Chronic trace metals effects of mine tailings on estuarine assemblages revealed by environmental DNA
- Published
- Accepted
- Subject Areas
- Environmental Impacts, Biological Oceanography
- Keywords
- Benthos, Meiofauna, Impacts, Pollution, Estuary, Samarco, Rio Doce
- Copyright
- © 2019 Bernardino et al.
- Licence
- This is an open access article distributed under the terms of the Creative Commons Attribution License, which permits unrestricted use, distribution, reproduction and adaptation in any medium and for any purpose provided that it is properly attributed. For attribution, the original author(s), title, publication source (PeerJ Preprints) and either DOI or URL of the article must be cited.
- Cite this article
- 2019. Chronic trace metals effects of mine tailings on estuarine assemblages revealed by environmental DNA. PeerJ Preprints 7:e27924v1 https://doi.org/10.7287/peerj.preprints.27924v1
Abstract
Mine tailing disasters have occurred worldwide and contemporary release of tailings of large proportions raise concerns of the chronic impacts that trace metals associated with tailings may have on the aquatic biodiversity. Environmental metabarcoding (eDNA) offers an yet poorly explored opportunity for biological monitoring of impacted aquatic ecosystems from mine tailings and contaminated sediments. eDNA has been increasingly recognized to be an effective method to detect previously unrecognized small-sized Metazoan taxa, but their ecological responses to environmental pollution has not been assessed by metabarcoding. Here we evaluated chronic effects of trace metal contamination from sediment eDNA of the Rio Doce estuary, 1.7 years after the Samarco mine tailing disaster, which released over 40 million m3of iron tailings in the Rio Doce river basin. We identified 123 new sequence variants (eOTUs) of benthic taxa and an assemblage composition dominated by Nematoda, Crustacea and Platyhelminthes; typical of other estuarine ecosystems. We detected environmental filtering on the meiofaunal assemblages and multivariate analysis revealed strong influence of Fe contamination, supporting chronic impacts from mine tailing deposition in the estuary. This was in contrast to environmental filtering of meiofaunal assemblages of non-polluted estuaries. Here we suggest that the eDNA metabarcoding technique provides an opportunity to fill up biodiversity gaps in coastal marine ecology and may become a valid method for long term monitoring studies in mine tailing disasters and estuarine ecosystems with high trace metals content.
Author Comment
This is a submission to PeerJ for review. This is a preprint submission to PeerJ Preprints.
Supplemental Information
List of Metazoan taxa determined from eDNA
Table S1. List of marine eOTUs of aquatic Metazoan taxa recovered from sediment eDNA samples from the Rio Doce estuary. Note: unassigned species identities are indicated as notID.

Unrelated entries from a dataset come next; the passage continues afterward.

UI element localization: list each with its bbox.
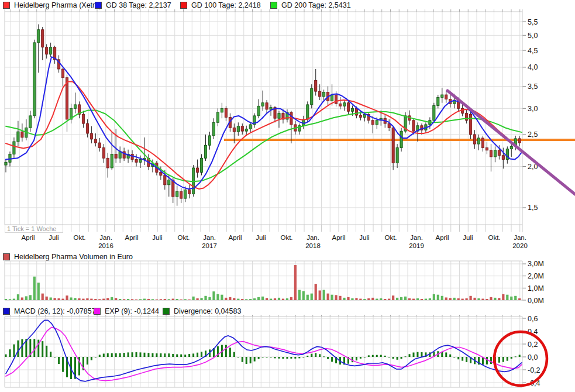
volume-bar — [86, 298, 88, 300]
divergence-bar — [392, 357, 394, 359]
candle-body — [490, 150, 492, 157]
volume-bar — [9, 299, 11, 300]
volume-bar — [290, 297, 292, 300]
candle-body — [498, 150, 500, 156]
volume-bar — [13, 299, 15, 300]
candle-body — [270, 108, 272, 109]
divergence-bar — [462, 357, 463, 361]
month-label: Jan. — [307, 234, 319, 241]
volume-bar — [253, 298, 256, 300]
candle-body — [164, 176, 166, 185]
candle-body — [74, 105, 76, 108]
month-label: April — [125, 234, 138, 241]
volume-bar — [319, 290, 321, 300]
volume-bar — [139, 299, 142, 300]
divergence-bar — [502, 357, 504, 362]
divergence-bar — [401, 357, 402, 359]
candle-body — [233, 128, 235, 132]
candle-body — [188, 190, 191, 194]
month-label: Jan. — [410, 234, 423, 241]
volume-bar — [176, 299, 178, 300]
divergence-bar — [132, 352, 133, 357]
candle-body — [502, 156, 504, 160]
divergence-bar — [388, 357, 390, 357]
divergence-bar — [364, 357, 366, 357]
divergence-bar — [17, 341, 19, 357]
price-tick-label: 5,0 — [528, 32, 538, 40]
volume-panel: 3,0M2,0M1,0M0,0M — [5, 260, 544, 304]
month-label: Okt. — [280, 234, 292, 241]
divergence-bar — [262, 357, 264, 357]
volume-bar — [473, 298, 476, 300]
volume-bar — [302, 291, 305, 300]
volume-bar — [323, 290, 325, 300]
divergence-bar — [290, 357, 292, 359]
candle-body — [371, 121, 374, 125]
candle-body — [37, 30, 40, 43]
volume-bar — [70, 297, 72, 300]
divergence-bar — [225, 345, 227, 357]
volume-bar — [74, 298, 76, 300]
volume-bar — [102, 299, 105, 300]
candle-body — [331, 95, 333, 101]
divergence-bar — [311, 354, 312, 357]
divergence-bar — [486, 357, 488, 365]
candle-body — [5, 162, 7, 165]
volume-bar — [216, 294, 219, 300]
month-label: Juli — [256, 234, 266, 241]
volume-bar — [286, 298, 288, 300]
candle-body — [335, 95, 337, 104]
month-label: Juli — [463, 234, 473, 241]
volume-bar — [388, 299, 390, 300]
candle-body — [445, 95, 447, 99]
macd-tick-label: -0,2 — [528, 366, 540, 374]
volume-bar — [469, 296, 471, 300]
divergence-bar — [457, 357, 459, 359]
volume-bar — [441, 296, 443, 300]
volume-bar — [462, 299, 464, 300]
volume-bar — [172, 299, 174, 300]
divergence-bar — [258, 357, 260, 359]
divergence-bar — [356, 357, 357, 360]
candle-body — [319, 91, 321, 97]
volume-bar — [412, 299, 415, 300]
divergence-bar — [152, 353, 153, 357]
candle-body — [462, 108, 464, 113]
candle-body — [494, 150, 496, 157]
divergence-bar — [376, 355, 378, 357]
volume-bar — [445, 297, 447, 300]
volume-bar — [29, 295, 32, 300]
volume-bar — [400, 297, 402, 300]
candle-body — [90, 133, 92, 139]
divergence-bar — [58, 357, 60, 364]
candle-body — [433, 105, 435, 120]
volume-bar — [408, 298, 411, 300]
volume-bar — [376, 299, 378, 300]
volume-bar — [425, 299, 427, 300]
volume-bar — [94, 299, 97, 300]
volume-bar — [331, 295, 333, 300]
volume-bar — [416, 298, 419, 300]
volume-bar — [82, 299, 84, 300]
divergence-bar — [197, 353, 198, 357]
divergence-bar — [91, 357, 92, 360]
month-label: Juli — [152, 234, 162, 241]
volume-bar — [514, 296, 517, 300]
candle-body — [307, 105, 309, 119]
candle-body — [351, 108, 353, 111]
divergence-bar — [250, 357, 252, 363]
candle-body — [106, 158, 109, 168]
divergence-bar — [319, 354, 321, 357]
volume-bar — [78, 298, 80, 300]
volume-bar — [168, 299, 170, 300]
candle-body — [115, 154, 117, 158]
volume-bar — [66, 295, 68, 300]
candle-body — [139, 160, 142, 163]
candle-body — [359, 115, 361, 117]
divergence-bar — [107, 353, 109, 357]
divergence-bar — [449, 355, 451, 357]
candle-body — [61, 69, 64, 78]
candle-body — [168, 180, 170, 185]
candle-body — [13, 142, 15, 154]
highlight-circle-annotation — [494, 332, 547, 386]
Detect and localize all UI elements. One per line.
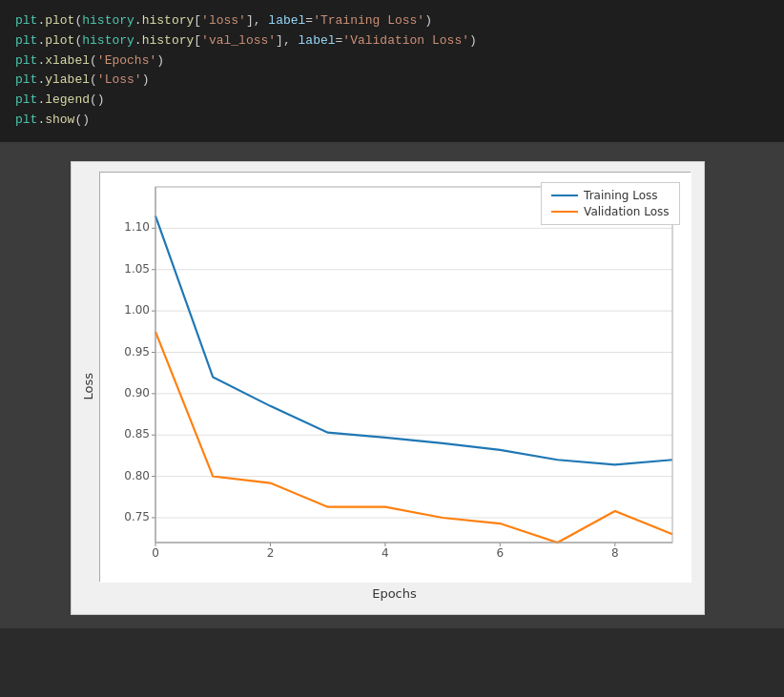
code-line: plt.plot(history.history['val_loss'], la… [15, 31, 769, 51]
legend-label-validation: Validation Loss [584, 205, 669, 218]
legend-line-validation [551, 211, 578, 213]
legend-item-training: Training Loss [551, 189, 669, 202]
chart-container: Loss Training Loss Validation Loss [81, 172, 691, 601]
legend-item-validation: Validation Loss [551, 205, 669, 218]
chart-area: Training Loss Validation Loss [99, 172, 691, 582]
y-axis-label: Loss [81, 373, 95, 400]
code-line: plt.ylabel('Loss') [15, 71, 769, 91]
x-axis-label: Epochs [372, 586, 417, 601]
code-line: plt.show() [15, 111, 769, 131]
legend-label-training: Training Loss [584, 189, 657, 202]
chart-legend: Training Loss Validation Loss [541, 182, 679, 225]
chart-canvas [100, 173, 691, 583]
code-line: plt.xlabel('Epochs') [15, 51, 769, 72]
chart-section: Loss Training Loss Validation Loss [0, 144, 784, 628]
code-block: plt.plot(history.history['loss'], label=… [0, 0, 784, 144]
code-line: plt.plot(history.history['loss'], label=… [15, 11, 769, 31]
chart-inner: Training Loss Validation Loss Epochs [99, 172, 691, 601]
code-line: plt.legend() [15, 91, 769, 111]
legend-line-training [551, 195, 578, 196]
chart-outer: Loss Training Loss Validation Loss [71, 161, 705, 615]
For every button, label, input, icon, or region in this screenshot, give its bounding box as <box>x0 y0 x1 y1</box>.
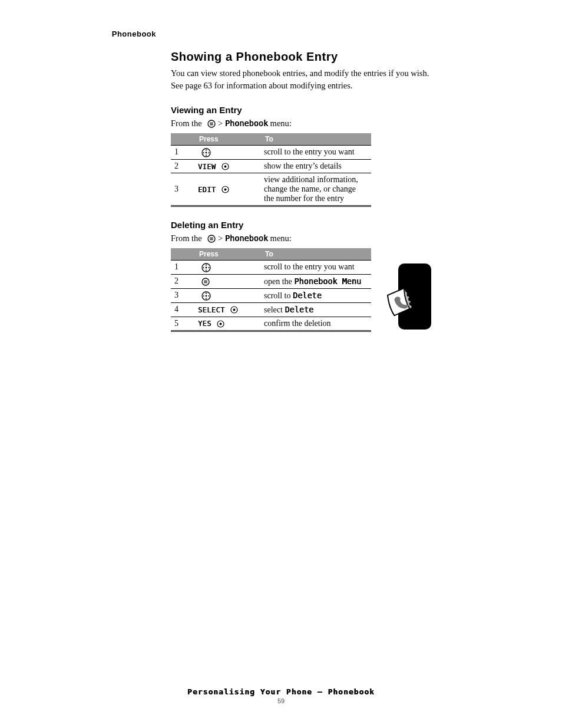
svg-marker-31 <box>205 298 207 299</box>
to-screen-label: Delete <box>293 291 322 300</box>
table-row: 1 scroll to the entry you want <box>171 146 371 160</box>
to-cell: scroll to Delete <box>260 288 371 302</box>
subheading-viewing: Viewing an Entry <box>171 105 430 115</box>
step-number: 1 <box>171 146 194 160</box>
steps-table-2: Press To 1 scroll to the entry you want … <box>171 248 371 332</box>
to-cell: scroll to the entry you want <box>260 146 371 160</box>
manual-page: Phonebook Showing a Phonebook Entry You … <box>0 0 562 728</box>
press-cell <box>194 274 260 288</box>
svg-marker-23 <box>209 266 210 268</box>
svg-point-37 <box>220 323 222 325</box>
col-blank <box>171 133 194 146</box>
press-cell <box>194 288 260 302</box>
lead-menu-label: Phonebook <box>225 233 268 243</box>
col-press: Press <box>194 248 260 261</box>
press-cell: SELECT <box>194 302 260 317</box>
to-cell: confirm the deletion <box>260 317 371 331</box>
svg-marker-30 <box>205 292 207 294</box>
press-cell <box>194 260 260 274</box>
table-row: 3 EDIT view additional information, chan… <box>171 173 371 206</box>
steps-table-1: Press To 1 scroll to the entry you want … <box>171 133 371 207</box>
lead-menu-label: Phonebook <box>225 118 268 128</box>
intro-paragraph: You can view stored phonebook entries, a… <box>171 67 430 92</box>
press-cell: YES <box>194 317 260 331</box>
to-cell: show the entry’s details <box>260 159 371 173</box>
dpad-icon <box>201 291 211 301</box>
press-cell: VIEW <box>194 159 260 173</box>
step-number: 1 <box>171 260 194 274</box>
col-to: To <box>260 133 371 146</box>
softkey-label: VIEW <box>198 163 216 171</box>
svg-point-29 <box>206 295 207 297</box>
svg-marker-22 <box>203 266 204 268</box>
section-heading: Showing a Phonebook Entry <box>171 50 430 64</box>
svg-point-35 <box>233 309 236 311</box>
menu-icon <box>207 235 216 243</box>
step-number: 2 <box>171 274 194 288</box>
softkey-icon <box>230 306 238 314</box>
to-cell: scroll to the entry you want <box>260 260 371 274</box>
col-blank <box>171 248 194 261</box>
to-text-prefix: open the <box>264 277 294 286</box>
svg-marker-33 <box>209 295 210 297</box>
svg-point-11 <box>224 166 227 168</box>
svg-marker-20 <box>205 264 207 265</box>
table-row: 2 VIEW show the entry’s details <box>171 159 371 173</box>
lead-suffix: menu: <box>268 118 292 128</box>
svg-point-13 <box>224 189 227 191</box>
svg-marker-21 <box>205 269 207 271</box>
svg-point-5 <box>206 151 207 153</box>
to-screen-label: Delete <box>285 305 313 314</box>
steps-lead-2: From the > Phonebook menu: <box>171 232 430 245</box>
to-cell: view additional information, change the … <box>260 173 371 206</box>
menu-icon <box>207 120 216 128</box>
softkey-label: SELECT <box>198 306 225 314</box>
softkey-icon <box>217 320 224 328</box>
table-row: 4 SELECT select Delete <box>171 302 371 317</box>
to-text-prefix: select <box>264 305 285 314</box>
footer-title: Personalising Your Phone — Phonebook <box>0 687 562 696</box>
softkey-label: EDIT <box>198 186 216 194</box>
step-number: 5 <box>171 317 194 331</box>
svg-marker-7 <box>205 155 207 156</box>
svg-point-19 <box>206 266 207 268</box>
to-cell: open the Phonebook Menu <box>260 274 371 288</box>
svg-marker-6 <box>205 149 207 150</box>
svg-marker-8 <box>203 151 204 153</box>
margin-running-head: Phonebook <box>100 28 156 39</box>
to-cell: select Delete <box>260 302 371 317</box>
table-row: 5 YES confirm the deletion <box>171 317 371 331</box>
step-number: 3 <box>171 173 194 206</box>
table-header-row: Press To <box>171 133 371 146</box>
lead-suffix: menu: <box>268 233 292 243</box>
page-footer: Personalising Your Phone — Phonebook 59 <box>0 687 562 704</box>
dpad-icon <box>201 148 211 157</box>
press-cell <box>194 146 260 160</box>
svg-marker-32 <box>203 295 204 297</box>
to-text-prefix: scroll to <box>264 291 293 300</box>
to-screen-label: Phonebook Menu <box>294 276 361 286</box>
step-number: 4 <box>171 302 194 317</box>
svg-marker-9 <box>209 151 210 153</box>
table-header-row: Press To <box>171 248 371 261</box>
softkey-icon <box>222 163 229 170</box>
col-to: To <box>260 248 371 261</box>
table-row: 1 scroll to the entry you want <box>171 260 371 274</box>
phone-illustration <box>383 263 436 334</box>
subheading-deleting: Deleting an Entry <box>171 220 430 230</box>
steps-lead-1: From the > Phonebook menu: <box>171 117 430 130</box>
lead-prefix: From the <box>171 118 204 128</box>
softkey-icon <box>222 186 229 193</box>
table-row: 3 scroll to Delete <box>171 288 371 302</box>
step-number: 3 <box>171 288 194 302</box>
table-row: 2 open the Phonebook Menu <box>171 274 371 288</box>
dpad-icon <box>201 263 211 272</box>
col-press: Press <box>194 133 260 146</box>
menu-icon <box>201 278 210 286</box>
footer-page-number: 59 <box>0 697 562 704</box>
step-number: 2 <box>171 159 194 173</box>
softkey-label: YES <box>198 319 211 328</box>
press-cell: EDIT <box>194 173 260 206</box>
lead-prefix: From the <box>171 233 204 243</box>
running-head-text: Phonebook <box>112 29 156 38</box>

List of dominant meiofaunal eOTUs
Table S2. Dominant meiofaunal OTUs with > 0.1% of sequence variant reads included in multivariate analysis
Spearman correlation tests of trace metals in sediments of the Rio Doce estuary in August 2017
Table S3. Results of paired spearman correlation analysis of trace metals concentrations in sediment samples from the Rio Doce estuary in August 2017.Variables were considered co-variating when the correlation coefficient (Pearson’s r) was not equal to 0 with p ≤ 0.05. Significant results (p < 0.05) are in bold.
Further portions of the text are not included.